Patrick Dorton is a managing partner at the communications firm Rational 360 and a former adviser to Roger Clemens.
The trial of baseball legend Roger Clemens is over. The facts have been aired, and the jury has found him not guilty on all counts.
There will, however, be no convincing sportswriters of Roger’s innocence. Angry at being duped by star players, these self-appointed protectors of America’s pastime turned their fury on Roger when he refused to apologize for a sin he denied committing. Congress got swept up in the outrage, forcing Roger to testify before the cameras and referring him to the Justice Department for indictment when he did not say what lawmakers wanted to hear.

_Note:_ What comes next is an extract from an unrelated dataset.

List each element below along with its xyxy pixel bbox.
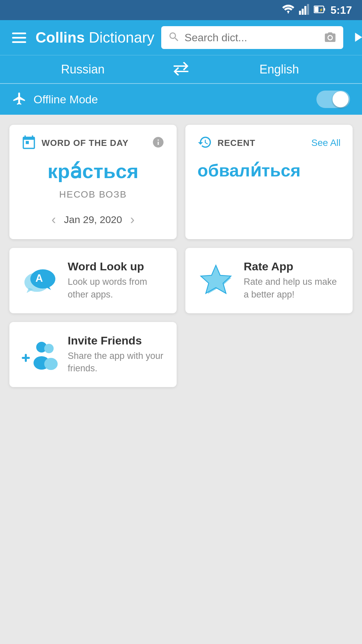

I advised Roger and his legal team before, during and after the congressional hearing that was the basis of his prosecution. Here is what I saw:
The most remarkable thing about Roger is his physique. He is huge — his neck, thighs, arms. He is a barrel-chested man. Athletes who use steroids seem to shrink after they stop using; Roger is as big as ever.
Roger works out obsessively. Every day, before or after trips to Capitol Hill or court, Roger would run and go to the gym. He gave fitness tips to the legal team. He even admitted to occasionally watching his wife’s exercise videos. He talked about how, as a young pitcher, he figured out that Nolan Ryan got his power from his legs and became determined to train his way to an even faster fastball.
Behind closed doors, Roger never wavered in asserting his innocence. I have spent my career around politicians and people in trouble, and you can almost always tell when you’re not getting the whole story. We in Washington know how answers are carefully crafted to avoid embarrassing truths. Not with Roger. Never once did Roger try to shade the facts or exhibit uncertainty. During hearing preparation in a room full of attorneys, when asked if he would take a lie-detector test, Roger did not hesitate before answering yes.
Roger felt so strongly about his innocence that he insisted on writing his own opening statement for the hearing to try to clear his name — never a good idea for an inexperienced witness under fire on Capitol Hill.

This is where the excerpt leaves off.